"""
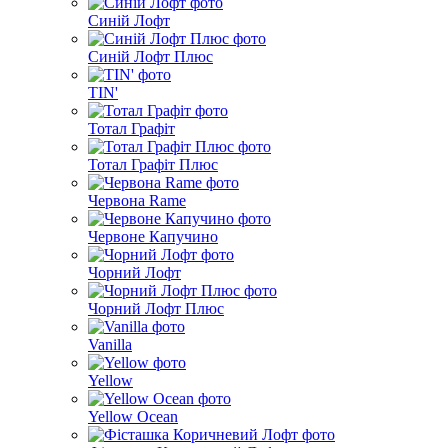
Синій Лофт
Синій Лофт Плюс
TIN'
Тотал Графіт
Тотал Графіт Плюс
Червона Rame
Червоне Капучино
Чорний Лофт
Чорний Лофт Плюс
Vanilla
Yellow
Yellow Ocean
"""
* WHAT THE EXERCISE ASKS *
Copy each line from the records above that includes the string "Плюс".

* ANSWER SECTION *
Синій Лофт Плюс
Тотал Графіт Плюс
Чорний Лофт Плюс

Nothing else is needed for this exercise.